Piedras en el camino

¡Qué pereza da después de cuatro días volver a ponerse la ropa de la moto y cargar de nuevo el equipaje! Parece que el hornazo nos lo comimos hace ya años y sólo han pasado unos días, una semana… Hay que volver a madrugar, a vestirse con una ropa rígida y poco transpirable, a hacer el petate, a colocarlo en la moto… Menos mal que en tierra dejamos seis kilos de libro, dos latas de medio litro de Cruzcampo y diez sombreros de ala ancha. ¿Que cómo iban en la moto..? Si yo os contara… A cambio, eso sí, he tenido que meter en el equipaje la chaqueta de Emilio, que perdió el avión. La chaqueta, no Emilio… Que Emilio está a dos bostezos de perder el ferry. Y yo.

Porque no es que hayamos madrugado para salir de Ely, eso no ha sido nada. Estamos en Portsmouth ahora y el ferry hacia Cherburgo sale mañana a las 7.30 horas, con lo que debemos estar en el puerto a las 6.30 horas, con lo que debemos salir del hotel a las 6.00 horas, con lo que debemos empezar a cargar las motos a las 5.30 horas, con lo que debemos levantarnos a las 5.00 horas… ¡Qué pereza y qué cansancio!

Y para colmo nos hemos mojado bien. Emilio dice que ha sido una buena mojada; yo, que he recorrido más kilómetros bajo el agua que él, le digo que no sabe bien lo que es una buena mojada, pero en fin. Nos hemos mojado bien. No todo el rato, es cierto… Sólo desde que salimos, a eso de las 10.00 horas hasta poco antes de llegar a Stonehenge, sobre las 15.00 horas. O sea, sólo durante cinco horas.

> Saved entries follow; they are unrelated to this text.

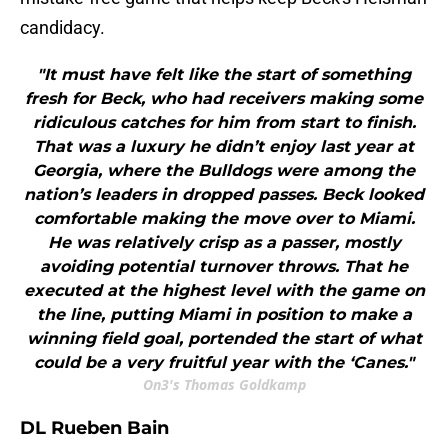
candidacy.
"It must have felt like the start of something
fresh for Beck, who had receivers making some
ridiculous catches for him from start to finish.
That was a luxury he didn’t enjoy last year at
Georgia, where the Bulldogs were among the
nation’s leaders in dropped passes. Beck looked
comfortable making the move over to Miami.
He was relatively crisp as a passer, mostly
avoiding potential turnover throws. That he
executed at the highest level with the game on
the line, putting Miami in position to make a
winning field goal, portended the start of what
could be a very fruitful year with the ‘Canes."
On3's Thomas Goldkamp
DL Rueben Bain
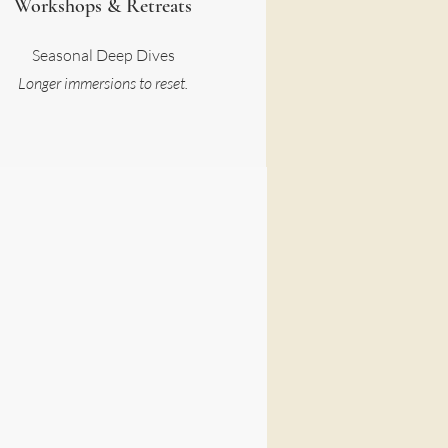
Workshops & Retreats
Seasonal Deep Dives
Longer immersions to reset.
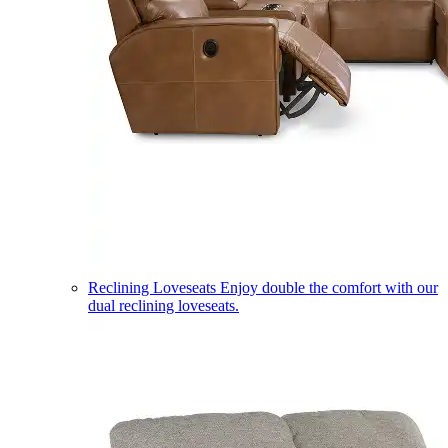
Reclining Loveseats
Enjoy double the comfort with our
dual reclining loveseats.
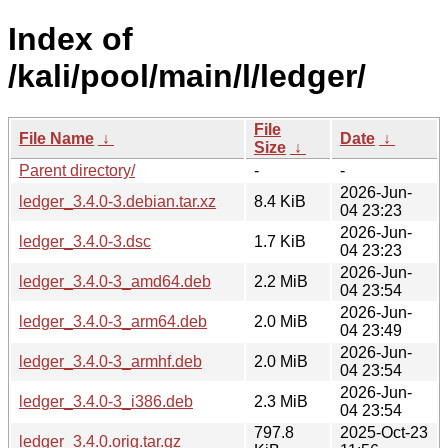
Index of
/kali/pool/main/l/ledger/
File
File Name
↓
Date
↓
Size
↓
Parent directory/
-
-
2026-Jun-
ledger_3.4.0-3.debian.tar.xz
8.4 KiB
04 23:23
2026-Jun-
ledger_3.4.0-3.dsc
1.7 KiB
04 23:23
2026-Jun-
ledger_3.4.0-3_amd64.deb
2.2 MiB
04 23:54
2026-Jun-
ledger_3.4.0-3_arm64.deb
2.0 MiB
04 23:49
2026-Jun-
ledger_3.4.0-3_armhf.deb
2.0 MiB
04 23:54
2026-Jun-
ledger_3.4.0-3_i386.deb
2.3 MiB
04 23:54
797.8
2025-Oct-23
ledger_3.4.0.orig.tar.gz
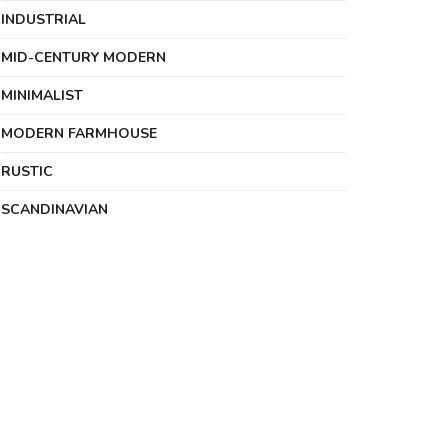
INDUSTRIAL
MID-CENTURY MODERN
MINIMALIST
MODERN FARMHOUSE
RUSTIC
SCANDINAVIAN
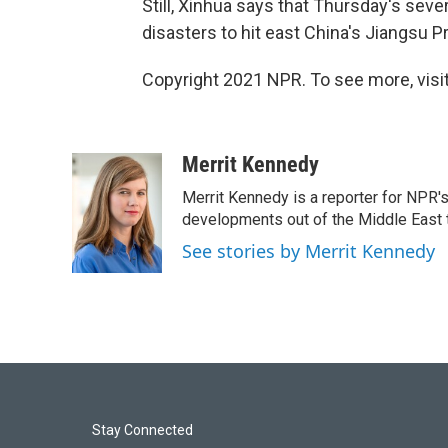
Still, Xinhua says that Thursday's seve
disasters to hit east China's Jiangsu P
Copyright 2021 NPR. To see more, visit
Merrit Kennedy
Merrit Kennedy is a reporter for NPR'
developments out of the Middle East 
See stories by Merrit Kennedy
Stay Connected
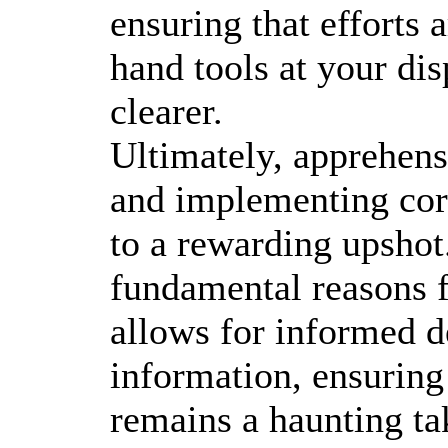
ensuring that efforts 
hand tools at your di
clearer.
Ultimately, apprehensi
and implementing cor
to a rewarding upshot.
fundamental reasons f
allows for informed d
information, ensuring 
remains a haunting ta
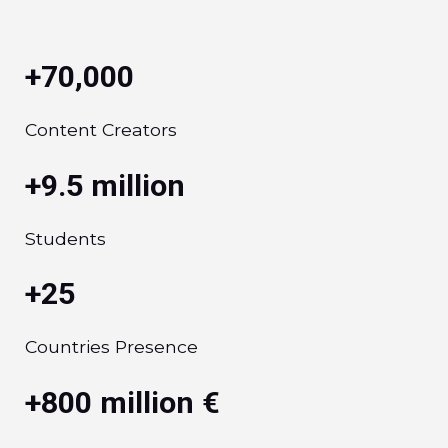
+70,000
Content Creators
+9.5 million
Students
+25
Countries Presence
+800 million €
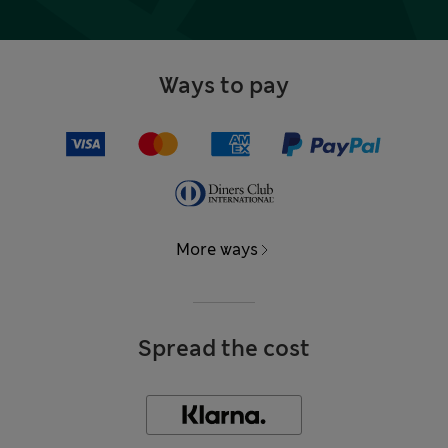
Ways to pay
More ways
Spread the cost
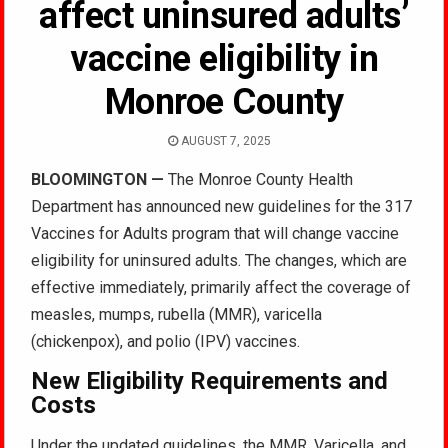
affect uninsured adults’
vaccine eligibility in
Monroe County
AUGUST 7, 2025
BLOOMINGTON —
The Monroe County Health
Department has announced new guidelines for the 317
Vaccines for Adults program that will change vaccine
eligibility for uninsured adults. The changes, which are
effective immediately, primarily affect the coverage of
measles, mumps, rubella (MMR), varicella
(chickenpox), and polio (IPV) vaccines.
New Eligibility Requirements and
Costs
Under the updated guidelines, the MMR, Varicella, and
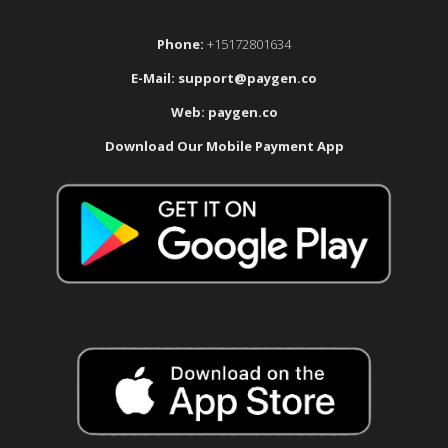
Phone:
+15172801634
E-Mail:
support@paygen.co
Web:
paygen.co
Download Our Mobile Payment App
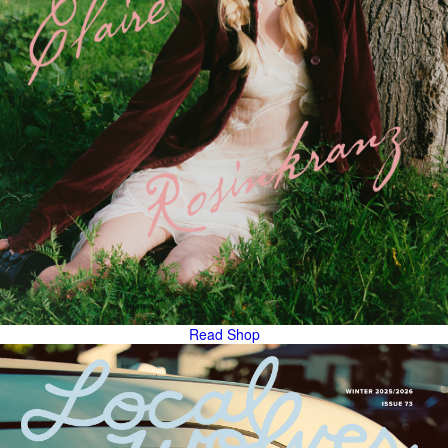
Read
Shop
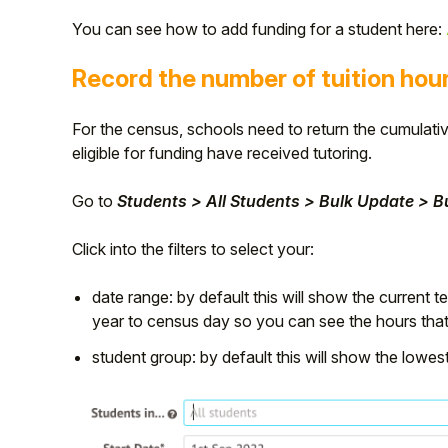
You can see how to add funding for a student here:
Student
Record the number of tuition hou
Staff Member
For the census, schools need to return the cumulativ
Partner
eligible for funding have received tutoring.
Go to
Students > All Students > Bulk Update > 
Click into the filters to select your:
date range: by default this will show the current 
year to census day so you can see the hours that 
student group: by default this will show the lowe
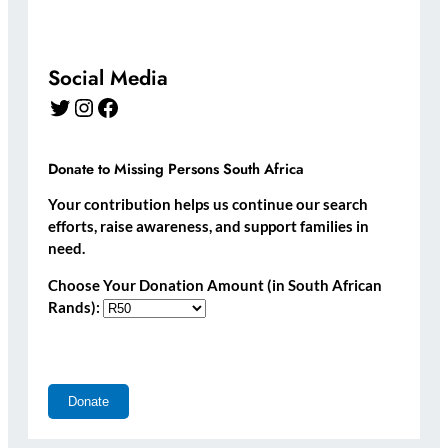
Social Media
Twitter
Instagram
Facebook
Donate to Missing Persons South Africa
Your contribution helps us continue our search
efforts, raise awareness, and support families in
need.
Choose Your Donation Amount (in South African
Rands):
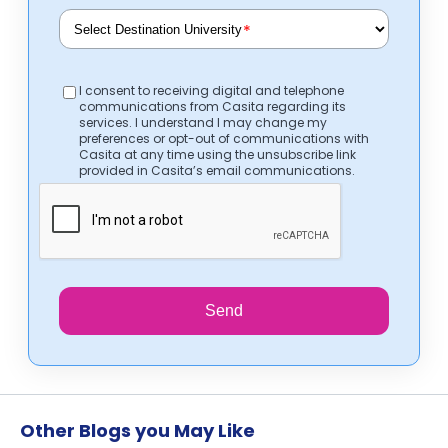
*
I consent to receiving digital and telephone
communications from Casita regarding its
services. I understand I may change my
preferences or opt-out of communications with
Casita at any time using the unsubscribe link
provided in Casita’s email communications.
Send
Other Blogs you May Like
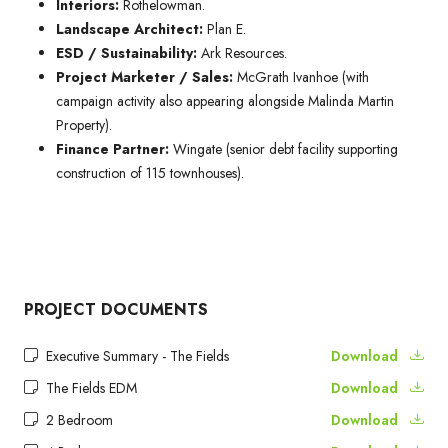
Interiors:
Rothelowman.
Landscape Architect:
Plan E.
ESD / Sustainability:
Ark Resources.
Project Marketer / Sales:
McGrath Ivanhoe (with
campaign activity also appearing alongside Malinda Martin
Property).
Finance Partner:
Wingate (senior debt facility supporting
construction of 115 townhouses).
PROJECT DOCUMENTS
Executive Summary - The Fields
Download
The Fields EDM
Download
2 Bedroom
Download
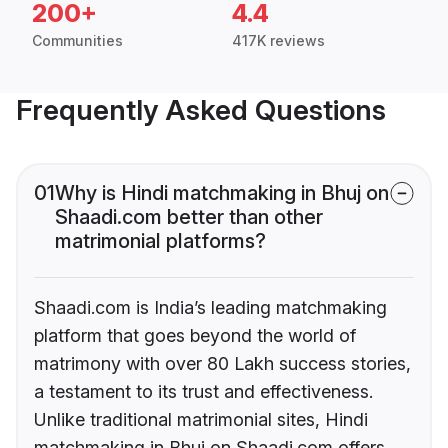
200+
4.4
Communities
417K reviews
Frequently Asked Questions
01
Why is Hindi matchmaking in Bhuj on
Shaadi.com better than other
matrimonial platforms?
Shaadi.com is India’s leading matchmaking
platform that goes beyond the world of
matrimony with over 80 Lakh success stories,
a testament to its trust and effectiveness.
Unlike traditional matrimonial sites, Hindi
matchmaking in Bhuj on Shaadi.com offers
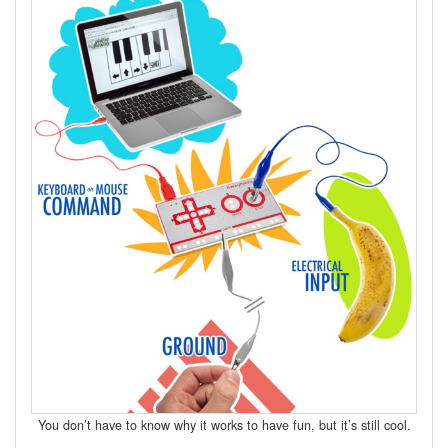
You don’t have to know why it works to have fun, but it’s still cool.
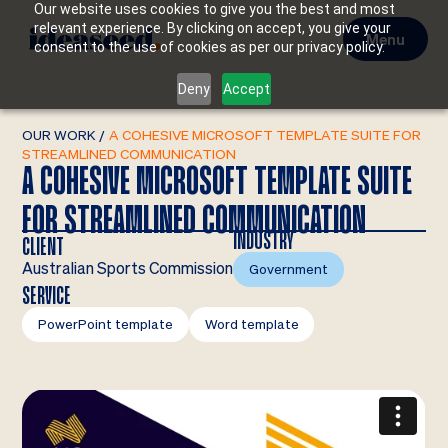
Our website uses cookies to give you the best and most
relevant experience. By clicking on accept, you give your
Menu
consent to the use of cookies as per our privacy policy.
Deny
Accept
OUR WORK
/
A COHESIVE MICROSOFT TEMPLATE SUITE FOR
STREAMLINED COMMUNICATION
A COHESIVE MICROSOFT TEMPLATE SUITE
FOR STREAMLINED COMMUNICATION
INDUSTRY
CLIENT
Australian Sports Commission
Government
SERVICE
PowerPoint template
Word template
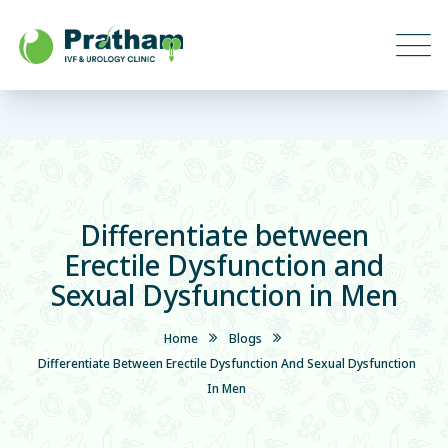
Differentiate between
Erectile Dysfunction and
Sexual Dysfunction in Men
Home
Blogs
Differentiate Between Erectile Dysfunction And Sexual Dysfunction
In Men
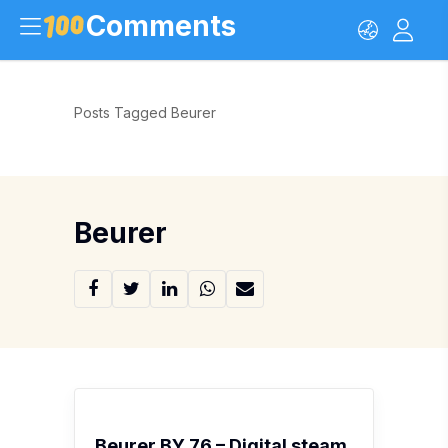
Comments
Posts Tagged Beurer
Beurer
Beurer BY 76 – Digital steam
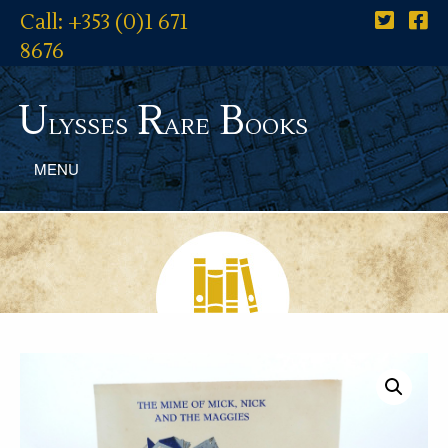
Call: +353 (0)1 671
8676
U
R
B
lysses
are
ooks
MENU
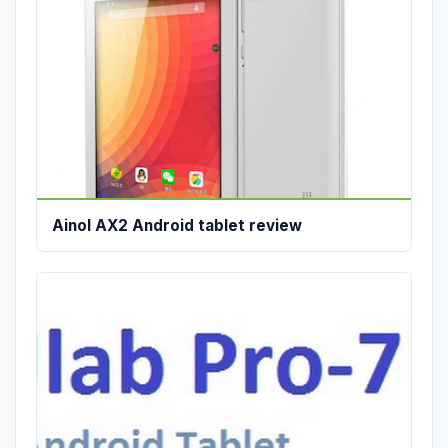
Ainol AX2 Android tablet review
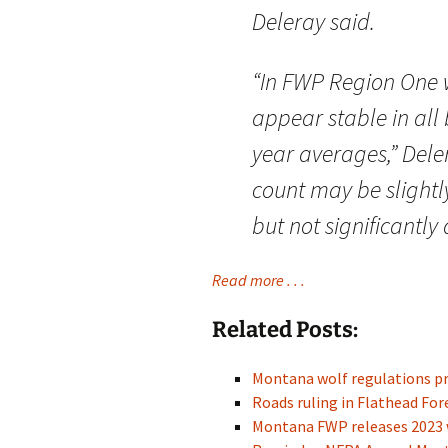
Deleray said.
“In FWP Region One 
appear stable in all 
year averages,” Deler
count may be slightly
but not significantly 
Read more . . .
Related Posts:
Montana wolf regulations p
Roads ruling in Flathead For
Montana FWP releases 2023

Pero eso no amedrenta a unos rudos moteros como los protagonistas de esta historia. Stonehenge ha marcado un antes y un después. Dejó de llover y abrió la tarde, lo que nos ha permitido un final de jornada precioso para la moto. Y el cielo azul sobre las grandes piedras del extraño y extraordinario monumento megalíticco, entreverado de nubes blancas y negras, ha hecho las veces de un espectacular telón de fondo para la contemplación de esa maravilla pétrea. Además, Emilio ha encontrado un libro sobre Astronomía en el yacimiento y ya no le importa tanto la mojada.

Hemos ganado un día en el viaje. Queríamos ir a Stonhenge y lo hemos hecho. ¿Para qué quedarnos en Salisbury? Hemos tirado para Portsmouth y hemos intentado embarcar hoy mismo para Francia. Normandía y Bretaña nos esperan. Pero la combinación horaria era más bien criminal. Así que noche en un hotelito que no está mal… pero que no vamos a aprovechar. A las cinco de la mañana suena el despertador. Señores, buenas noches.